*** Opening Extracted entries ***

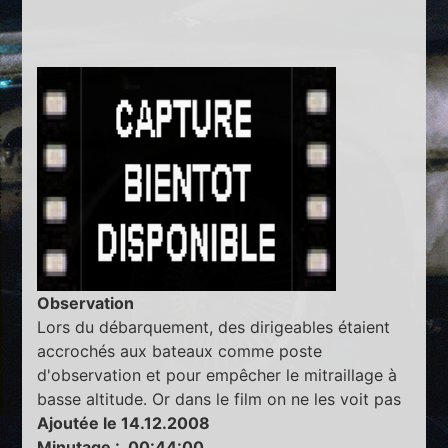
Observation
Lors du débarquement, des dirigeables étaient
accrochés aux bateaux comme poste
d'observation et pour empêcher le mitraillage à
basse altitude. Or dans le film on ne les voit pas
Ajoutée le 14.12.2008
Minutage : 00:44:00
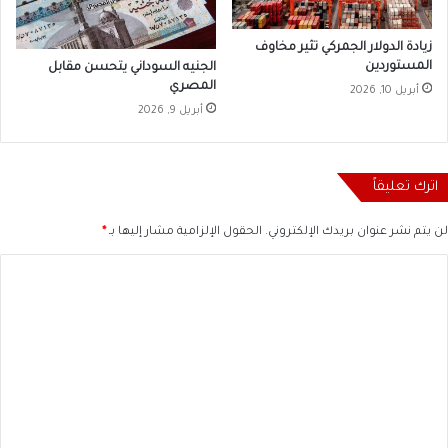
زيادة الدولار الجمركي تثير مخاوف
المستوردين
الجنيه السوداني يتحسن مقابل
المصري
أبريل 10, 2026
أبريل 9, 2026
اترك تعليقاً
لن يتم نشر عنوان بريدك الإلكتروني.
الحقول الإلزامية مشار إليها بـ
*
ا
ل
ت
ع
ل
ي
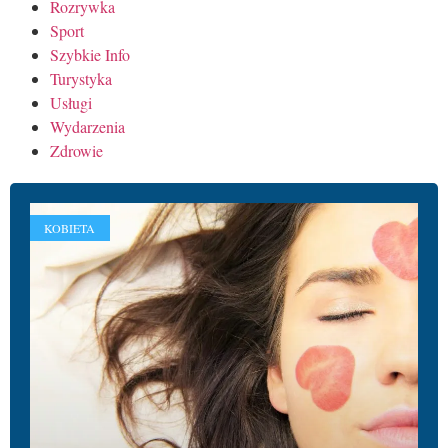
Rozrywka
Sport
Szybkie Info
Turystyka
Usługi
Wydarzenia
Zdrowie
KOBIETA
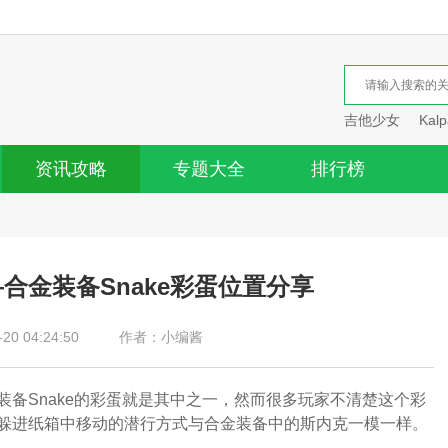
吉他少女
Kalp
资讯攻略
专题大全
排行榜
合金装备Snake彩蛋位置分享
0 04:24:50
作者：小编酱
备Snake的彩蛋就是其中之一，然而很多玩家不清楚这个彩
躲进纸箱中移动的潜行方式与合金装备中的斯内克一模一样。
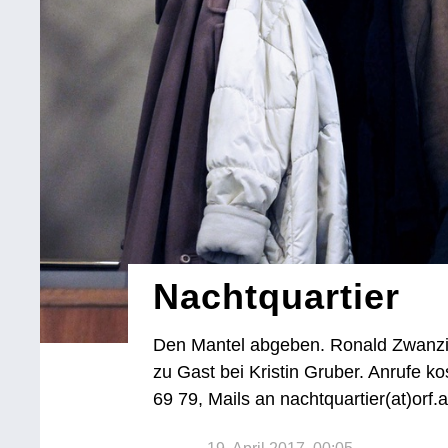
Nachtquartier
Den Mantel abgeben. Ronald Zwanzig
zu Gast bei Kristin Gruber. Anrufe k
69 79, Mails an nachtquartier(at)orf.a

*** Closing Extracted entries ***

Though the entries above contain pictures, none should be copied; reproduce only the lines between the one holding "زيادة الدولار الجمركي تثير مخاوف" and the one holding "备Snake的彩蛋就是其中之一，然而很多玩家不清楚这个彩", inclusive, exactly as written.

زيادة الدولار الجمركي تثير مخاوف
المستوردين
الجنيه السوداني يتحسن مقابل
المصري
أبريل 10, 2026
أبريل 9, 2026
اترك تعليقاً
لن يتم نشر عنوان بريدك الإلكتروني.
الحقول الإلزامية مشار إليها بـ
*
ا
ل
ت
ع
ل
ي
Rozrywka
Sport
Szybkie Info
Turystyka
Usługi
Wydarzenia
Zdrowie
KOBIETA
吉他少女
Kalp
资讯攻略
专题大全
排行榜
合金装备Snake彩蛋位置分享
0 04:24:50
作者：小编酱
备Snake的彩蛋就是其中之一，然而很多玩家不清楚这个彩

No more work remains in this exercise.